[Dataset entries]
::::::
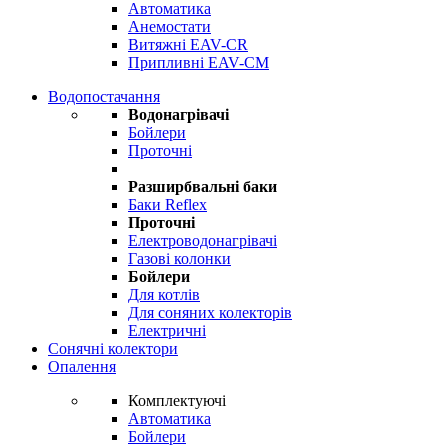
Автоматика
Анемостати
Витяжні EAV-CR
Припливні EAV-CM
Водопостачання
Водонагрівачі
Бойлери
Проточні
Разширбвальні баки
Баки Reflex
Проточні
Електроводонагрівачі
Газові колонки
Бойлери
Для котлів
Для соняних колекторів
Електричні
Сонячні колектори
Опалення
Комплектуючі
Автоматика
Бойлери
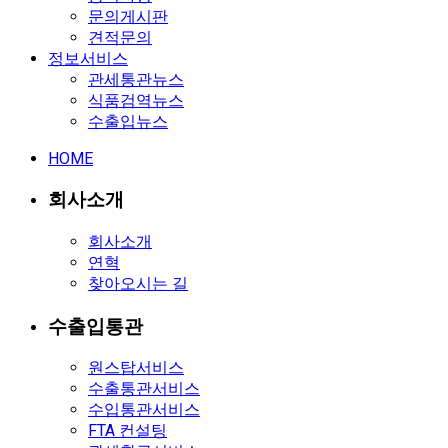
문의게시판
견적문의
정보서비스
관세통관뉴스
식품검역뉴스
수출입뉴스
HOME
회사소개
회사소개
연혁
찾아오시는 길
수출입통관
원스탑서비스
수출통관서비스
수입통관서비스
FTA 컨설팅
::::::
• Task instructions: Only the lines from the one that holds "Сонячні колектори" through the end of the records above should be printed again, exactly as they are. Leave out the pictures.

• Response area:
Сонячні колектори
Опалення
Комплектуючі
Автоматика
Бойлери
문의게시판
견적문의
정보서비스
관세통관뉴스
식품검역뉴스
수출입뉴스
HOME
회사소개
회사소개
연혁
찾아오시는 길
수출입통관
원스탑서비스
수출통관서비스
수입통관서비스
FTA 컨설팅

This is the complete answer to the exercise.